** Your objective **
Repeat the listing below exactly.

** Data provided **
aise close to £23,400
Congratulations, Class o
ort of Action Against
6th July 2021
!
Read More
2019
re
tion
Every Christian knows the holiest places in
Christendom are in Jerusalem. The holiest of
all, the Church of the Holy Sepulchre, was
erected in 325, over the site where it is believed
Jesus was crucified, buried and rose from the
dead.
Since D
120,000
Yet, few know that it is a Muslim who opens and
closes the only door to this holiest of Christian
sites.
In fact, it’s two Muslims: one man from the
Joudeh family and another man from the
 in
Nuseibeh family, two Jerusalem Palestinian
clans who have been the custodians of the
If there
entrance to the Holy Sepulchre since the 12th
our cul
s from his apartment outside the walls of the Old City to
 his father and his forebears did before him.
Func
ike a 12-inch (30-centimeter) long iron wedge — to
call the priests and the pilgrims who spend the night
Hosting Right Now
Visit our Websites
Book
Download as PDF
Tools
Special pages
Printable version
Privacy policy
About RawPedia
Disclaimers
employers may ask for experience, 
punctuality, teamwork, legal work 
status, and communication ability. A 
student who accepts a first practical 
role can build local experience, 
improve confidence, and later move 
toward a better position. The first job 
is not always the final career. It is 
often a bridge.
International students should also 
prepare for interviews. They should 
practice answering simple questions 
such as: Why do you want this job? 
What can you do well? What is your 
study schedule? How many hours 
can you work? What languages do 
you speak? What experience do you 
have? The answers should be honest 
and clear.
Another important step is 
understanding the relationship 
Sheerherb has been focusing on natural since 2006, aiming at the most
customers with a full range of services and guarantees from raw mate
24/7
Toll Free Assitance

** Reply to the exercise **
aise close to £23,400
Congratulations, Class o
ort of Action Against
6th July 2021
!
Read More
2019
re
tion
Every Christian knows the holiest places in
Christendom are in Jerusalem. The holiest of
all, the Church of the Holy Sepulchre, was
erected in 325, over the site where it is believed
Jesus was crucified, buried and rose from the
dead.
Since D
120,000
Yet, few know that it is a Muslim who opens and
closes the only door to this holiest of Christian
sites.
In fact, it’s two Muslims: one man from the
Joudeh family and another man from the
 in
Nuseibeh family, two Jerusalem Palestinian
clans who have been the custodians of the
If there
entrance to the Holy Sepulchre since the 12th
our cul
s from his apartment outside the walls of the Old City to
 his father and his forebears did before him.
Func
ike a 12-inch (30-centimeter) long iron wedge — to
call the priests and the pilgrims who spend the night
Hosting Right Now
Visit our Websites
Book
Download as PDF
Tools
Special pages
Printable version
Privacy policy
About RawPedia
Disclaimers
employers may ask for experience, 
punctuality, teamwork, legal work 
status, and communication ability. A 
student who accepts a first practical 
role can build local experience, 
improve confidence, and later move 
toward a better position. The first job 
is not always the final career. It is 
often a bridge.
International students should also 
prepare for interviews. They should 
practice answering simple questions 
such as: Why do you want this job? 
What can you do well? What is your 
study schedule? How many hours 
can you work? What languages do 
you speak? What experience do you 
have? The answers should be honest 
and clear.
Another important step is 
understanding the relationship 
Sheerherb has been focusing on natural since 2006, aiming at the most
customers with a full range of services and guarantees from raw mate
24/7
Toll Free Assitance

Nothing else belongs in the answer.